Medical student Melissa Bruerton has spent time in south-east Asia and had a taste of living in the big smoke, however she’s certain the Latrobe Valley is where she wants to plant her feet.
The 21-year-old Monash Rural Health student grew up in Morwell and six years ago her family moved to Hazelwood North, where she lives with her parents after returning from studying biomedicine at the university’s Clayton campus.
“My parents finally had all the kids out, but I’ve moved back home so they didn’t get to enjoy it for very long,” Ms Bruerton said.
The support from family and home-cooked meals have certainly been a help for Ms Bruerton in her “hectic” study load.
She’s undertaking her pre-clinical year before setting off to do a range of placements and rotations around practices and hospitals in the region.
“Next year it’s just (general placements), but after that we get to go to a GP clinic and we also get to do women’s health and surgery, so I’m looking forward to those, just to experience different things,” Ms Bruerton said.
This year the cohort has had small tastes of placements around the region, which has caused her to realise the reality is “so different to the textbooks”.
“You can read and read and read, but it can be so different with a patient, and even just learning people’s struggles and experiences and you can’t learn that from a textbook I guess,” Ms Bruerton said.
“I sort of have a few ideas about my different specialties but I think I want to go into general practice so I can have that one-on-one interaction with patients, to get to know people as well as treating.”

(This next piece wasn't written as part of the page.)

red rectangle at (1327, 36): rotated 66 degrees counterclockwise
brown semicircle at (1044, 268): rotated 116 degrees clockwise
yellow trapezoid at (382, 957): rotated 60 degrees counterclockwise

Her interest in the medical pathway has been firm since high school, and a post-year 12 trip to an orphanage in Cambodia fixed her desire to help people.

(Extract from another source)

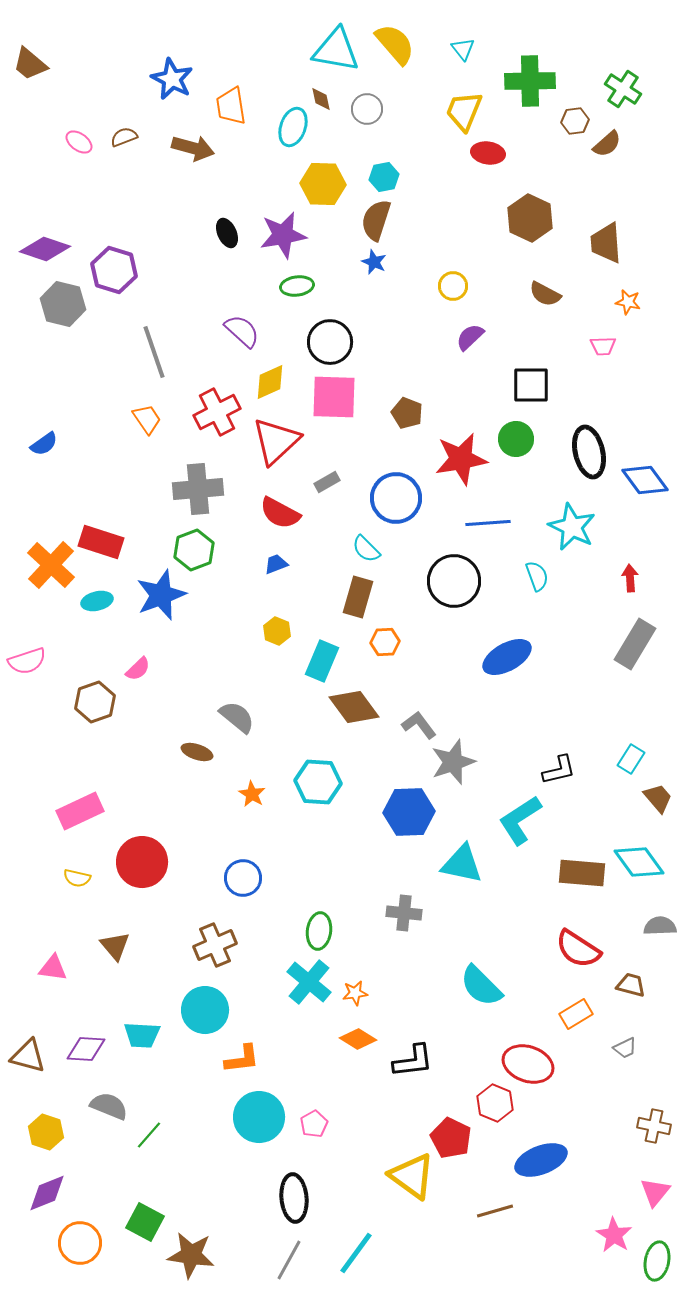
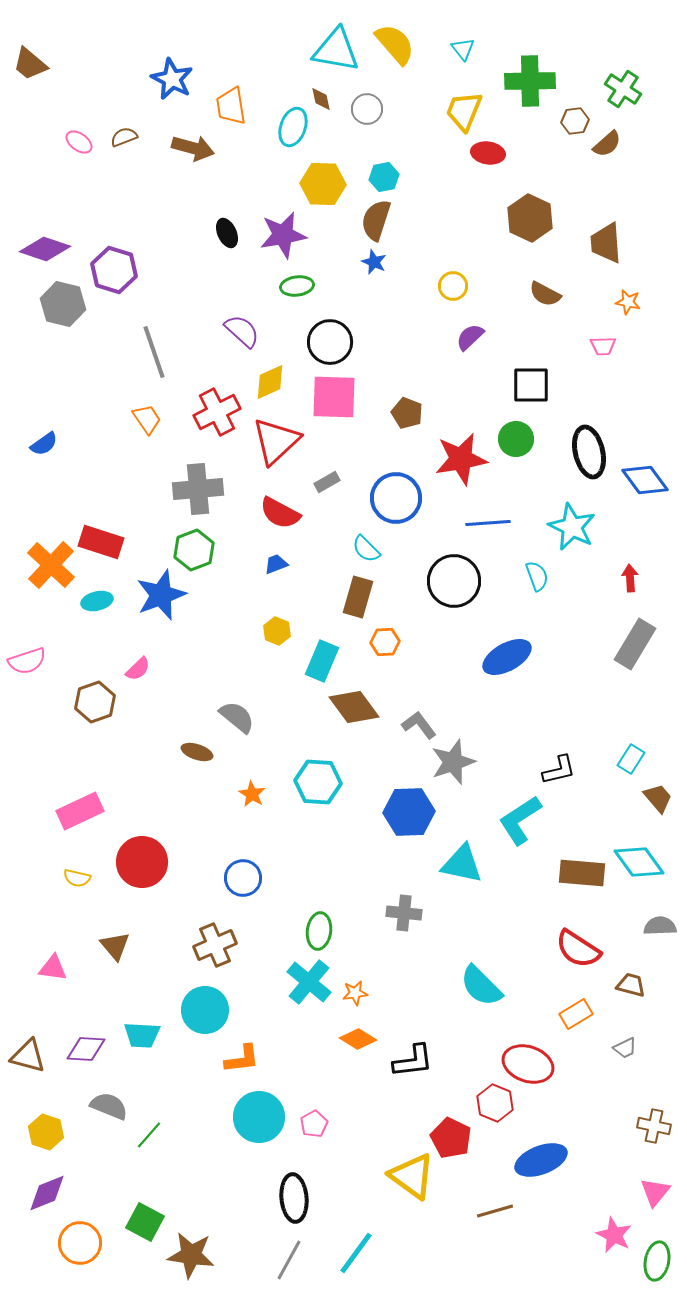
pink star at (614, 1235): rotated 6 degrees counterclockwise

“It taught me how many people are underprivileged and don’t have those medical facilities that we have here, so I wanted to have a skillset that would be of value wherever I was to help those people around me,” Ms Bruerton said.
The rewarding-yet-challenging volunteering program was for teaching English to and taking care of children from three to 12 years old.
“It was shocking to see people living in shacks who didn’t have access to clean water… let alone a good hospital they can go to (that) they can afford and have good treatment,” Ms Bruerton said.
“Hopefully when I’m qualified I’ll be able to go over and help out a bit more in terms of the medical pathway, because teaching English is definitely not my strong suit,” she said.
When she finishes her degree, however, she has her sights set on working in the region to keep her skills and knowledge in Gippsland.
“It’s where my family is, it’s where I’ve grown up and I know the struggles of living in Gippsland and like country life.
“I remember even in high school, all the long trips up to Melbourne to go to special lectures.
“Recently a family member was diagnosed with cancer, so there’s a lot of travelling up to Melbourne to see different specialists, so I definitely understand living rural can be difficult at times.”